If you’re like me, these beautiful afternoons in the Central Valley have me itching to get some gardening done. However, it is still very early to be doing too much, but there are a few things that we recommend for gardening in winter:
1. Fertilize winter annuals like Cyclamen, Pansies, etc.
The cold, wet winter has made blooming winter annuals a little ragged, so feeding them now as the days are getting longer will give them an extra push for gorgeous color for the rest of this season. I recommend an excellent water-soluble fertilizer encouraging blooming, like Master Bloom or MaxSea Bloom.

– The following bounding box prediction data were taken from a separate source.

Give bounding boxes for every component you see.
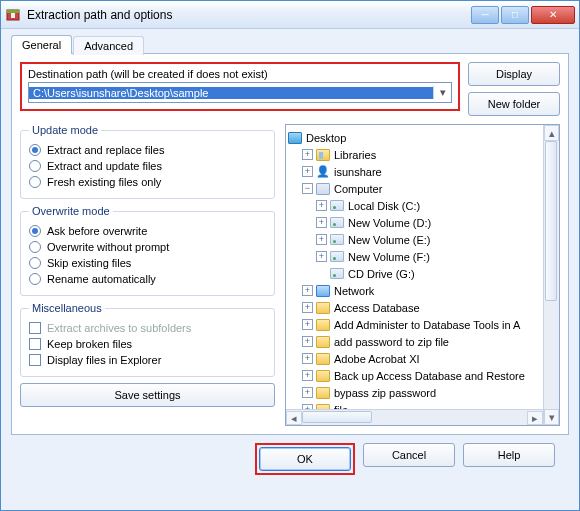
scroll-left-icon[interactable]: ◂ (286, 411, 302, 425)
checkbox-icon (29, 338, 41, 350)
option-overwrite-noprompt[interactable]: Overwrite without prompt (29, 239, 266, 255)
folder-icon (316, 319, 330, 331)
desktop-icon (288, 132, 302, 144)
expand-icon[interactable]: + (316, 234, 327, 245)
window-title: Extraction path and options (27, 8, 469, 22)
destination-path-input[interactable]: C:\Users\isunshare\Desktop\sample ▾ (28, 82, 452, 103)
tree-node-drive-e[interactable]: +New Volume (E:) (288, 231, 557, 248)
option-keep-broken[interactable]: Keep broken files (29, 336, 266, 352)
expand-icon[interactable]: + (302, 319, 313, 330)
titlebar[interactable]: Extraction path and options ─ □ ✕ (1, 1, 579, 29)
tab-strip: General Advanced (11, 35, 569, 54)
scroll-right-icon[interactable]: ▸ (527, 411, 543, 425)
option-skip-existing[interactable]: Skip existing files (29, 255, 266, 271)
expand-icon[interactable]: + (302, 387, 313, 398)
horizontal-scrollbar[interactable]: ◂▸ (286, 409, 543, 425)
drive-icon (330, 251, 344, 262)
libraries-icon (316, 149, 330, 161)
tree-node-drive-f[interactable]: +New Volume (F:) (288, 248, 557, 265)
tree-node-desktop[interactable]: Desktop (288, 129, 557, 146)
option-extract-replace[interactable]: Extract and replace files (29, 142, 266, 158)
destination-path-value[interactable]: C:\Users\isunshare\Desktop\sample (29, 87, 433, 99)
scroll-up-icon[interactable]: ▴ (544, 125, 559, 141)
ok-highlight: OK (255, 443, 355, 475)
folder-icon (316, 353, 330, 365)
expand-icon[interactable]: + (302, 336, 313, 347)
path-dropdown-icon[interactable]: ▾ (433, 86, 451, 99)
update-mode-legend: Update mode (29, 124, 101, 136)
tree-node-libraries[interactable]: +Libraries (288, 146, 557, 163)
tree-node-folder[interactable]: +Adobe Acrobat XI (288, 350, 557, 367)
radio-icon (29, 257, 41, 269)
tab-advanced[interactable]: Advanced (73, 36, 144, 55)
tree-node-folder[interactable]: +bypass zip password (288, 384, 557, 401)
minimize-button[interactable]: ─ (471, 6, 499, 24)
expand-icon[interactable]: + (302, 353, 313, 364)
folder-icon (316, 370, 330, 382)
cd-drive-icon (330, 268, 344, 279)
ok-button[interactable]: OK (259, 447, 351, 471)
option-ask-before[interactable]: Ask before overwrite (29, 223, 266, 239)
cancel-button[interactable]: Cancel (363, 443, 455, 467)
tree-node-folder[interactable]: +add password to zip file (288, 333, 557, 350)
destination-path-label: Destination path (will be created if doe… (28, 68, 452, 80)
tree-node-network[interactable]: +Network (288, 282, 557, 299)
dialog-window: Extraction path and options ─ □ ✕ Genera… (0, 0, 580, 511)
option-display-explorer[interactable]: Display files in Explorer (29, 352, 266, 368)
folder-tree[interactable]: Desktop +Libraries +👤isunshare −Computer… (285, 124, 560, 426)
expand-icon[interactable]: + (316, 200, 327, 211)
tree-node-drive-c[interactable]: +Local Disk (C:) (288, 197, 557, 214)
tree-node-folder[interactable]: +Access Database (288, 299, 557, 316)
option-extract-update[interactable]: Extract and update files (29, 158, 266, 174)
tree-node-drive-d[interactable]: +New Volume (D:) (288, 214, 557, 231)
scroll-down-icon[interactable]: ▾ (544, 409, 559, 425)
misc-legend: Miscellaneous (29, 302, 105, 314)
radio-icon (29, 225, 41, 237)
app-icon (5, 7, 21, 23)
scroll-thumb[interactable] (545, 141, 557, 301)
drive-icon (330, 234, 344, 245)
new-folder-button[interactable]: New folder (468, 92, 560, 116)
tree-node-computer[interactable]: −Computer (288, 180, 557, 197)
svg-rect-1 (7, 10, 19, 13)
display-button[interactable]: Display (468, 62, 560, 86)
overwrite-mode-legend: Overwrite mode (29, 205, 113, 217)
dialog-footer: OK Cancel Help (11, 435, 569, 475)
tree-node-user[interactable]: +👤isunshare (288, 163, 557, 180)
expand-icon[interactable]: + (316, 251, 327, 262)
radio-icon (29, 241, 41, 253)
option-rename-auto[interactable]: Rename automatically (29, 271, 266, 287)
checkbox-icon (29, 354, 41, 366)
maximize-button[interactable]: □ (501, 6, 529, 24)
option-extract-subfolders: Extract archives to subfolders (29, 320, 266, 336)
drive-icon (330, 217, 344, 228)
collapse-icon[interactable]: − (302, 183, 313, 194)
save-settings-button[interactable]: Save settings (20, 383, 275, 407)
expand-icon[interactable]: + (316, 217, 327, 228)
scroll-thumb[interactable] (302, 411, 372, 423)
tree-node-folder[interactable]: +Add Administer to Database Tools in A (288, 316, 557, 333)
vertical-scrollbar[interactable]: ▴▾ (543, 125, 559, 425)
expand-icon[interactable]: + (302, 370, 313, 381)
computer-icon (316, 183, 330, 195)
radio-icon (29, 144, 41, 156)
close-button[interactable]: ✕ (531, 6, 575, 24)
tab-panel: Destination path (will be created if doe… (11, 53, 569, 435)
tree-node-folder[interactable]: +Back up Access Database and Restore (288, 367, 557, 384)
expand-icon[interactable]: + (302, 149, 313, 160)
drive-icon (330, 200, 344, 211)
folder-icon (316, 387, 330, 399)
folder-icon (316, 336, 330, 348)
option-fresh-only[interactable]: Fresh existing files only (29, 174, 266, 190)
user-icon: 👤 (316, 166, 330, 178)
update-mode-group: Update mode Extract and replace files Ex… (20, 124, 275, 199)
radio-icon (29, 176, 41, 188)
expand-icon[interactable]: + (302, 302, 313, 313)
help-button[interactable]: Help (463, 443, 555, 467)
tree-node-drive-g[interactable]: CD Drive (G:) (288, 265, 557, 282)
radio-icon (29, 273, 41, 285)
expand-icon[interactable]: + (302, 166, 313, 177)
expand-icon[interactable]: + (302, 285, 313, 296)
misc-group: Miscellaneous Extract archives to subfol… (20, 302, 275, 377)
tab-general[interactable]: General (11, 35, 72, 54)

2. Clean up. If you haven’t already, clean up any plant debris from last summer or fall. Don’t forget to add it to your compost pile or green bin!
3. Prevent weeds. You may expose bare soil as you clean up, which is an ideal time to prevent a weed infestation. Cool season weeds like annual rye are prevalent now, but as the days warm, you will see all the common summer weeds.
You can use a pre-emergent to prevent weeds, or if you prefer an organic method, mulching at least 2″ thick will reduce the number of weeds. Be sure not to apply pre-emergent if you plan on or have planted seeds you want to grow! Hand weeding and careful mulching is the only thing to do here until the new seedlings are established.
4. Pruning. You still have time if you have not pruned your fruit trees, shade trees, or any other dormant shrub! Don’t forget to get your last spraying on your fruit trees before the popcorn stage! Need more information on spraying fruit trees? See the previous post, here. Make sure not to prune anything that is frost tender, yet. No matter how tattered and dead it may look!
5. Plant! Yes, there are actually things you can plant and grow now. There is still time to plant Potatoes, Strawberries, Asparagus, Rhubarb, Cilantro, and Primrose for some quick color. It’s also time to select and plant bare root fruit trees and berries. Click here for the 2022 Bareroot Fruit Tree list.
6. Lawn maintenance. You can overseed existing lawns or sod or seed new lawns now. Doing this now reduces the competition with weeds, whereas waiting a couple of months, you will be fighting all the summer weeds while your new lawn tries to become established. Click here for tips on Cool Season Lawn Care.
So hopefully, this will give you something to do outside to enjoy the sunny afternoons we have been having. You can bet I’ll be puttering in the garden while the sun is out!